If any argument contains no preprocessor tokens then the behaviour is undefined. The same is true if the sequence of preprocessor tokens that forms the argument would otherwise have been another preprocessor directive:

#define CALL(a, b) a b

/* undefined behaviour in each case.... */
CALL(,hello)
CALL(xyz,
#define abc def)

In our opinion, the second of the erroneous uses of CALL should result in defined behaviour—anyone capable of writing that would clearly benefit from the attentions of a champion weightlifter wielding a heavy leather bullwhip.

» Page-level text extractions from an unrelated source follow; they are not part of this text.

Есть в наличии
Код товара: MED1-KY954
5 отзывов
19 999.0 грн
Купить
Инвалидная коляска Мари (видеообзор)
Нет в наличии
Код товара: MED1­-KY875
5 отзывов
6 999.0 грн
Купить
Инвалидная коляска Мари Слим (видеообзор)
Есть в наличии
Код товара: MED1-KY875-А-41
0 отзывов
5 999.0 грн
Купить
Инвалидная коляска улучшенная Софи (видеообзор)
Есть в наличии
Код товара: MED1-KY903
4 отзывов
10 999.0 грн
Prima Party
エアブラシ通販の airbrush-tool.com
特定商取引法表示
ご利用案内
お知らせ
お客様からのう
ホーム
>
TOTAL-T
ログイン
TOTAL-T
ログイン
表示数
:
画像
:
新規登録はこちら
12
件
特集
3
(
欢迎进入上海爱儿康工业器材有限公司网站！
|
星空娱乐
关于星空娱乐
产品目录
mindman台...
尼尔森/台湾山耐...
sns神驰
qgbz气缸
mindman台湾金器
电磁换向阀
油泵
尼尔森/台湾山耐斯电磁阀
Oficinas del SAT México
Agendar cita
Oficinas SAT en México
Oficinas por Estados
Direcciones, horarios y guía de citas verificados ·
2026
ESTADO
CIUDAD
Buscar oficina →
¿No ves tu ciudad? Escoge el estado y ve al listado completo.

When a function macro is being processed, the steps are as follows:

All of its arguments are identified.
Except in the cases listed in item 3 below, if any of the tokens in an argument are themselves candidates for macro replacement, the replacement is done until no further replacement is possible. If this introduces commas into the argument list, there is no danger of the macro suddenly seeming to have a different number of arguments; the arguments are only determined in the step above.
In the macro replacement text, identifiers naming one of the macro formal arguments are replaced by the (by now expanded) token sequence supplied as the actual argument. The replacement is suppressed only if the identifier is preceded by one of # or ##, or followed by ##.

Stringizing

There is special treatment for places in the macro replacement text where one of the macro formal parameters is found preceded by #. The token list for the actual argument has any leading or trailing white space discarded, then the # and the token list are turned into a single string literal. Spaces between the tokens are treated as space characters in the string. To prevent ‘unexpected’ results, any " or \ characters within the new string literal are preceded by \.

This example demonstrates the feature:

#define MESSAGE(x) printf("Message: %s\n", #x)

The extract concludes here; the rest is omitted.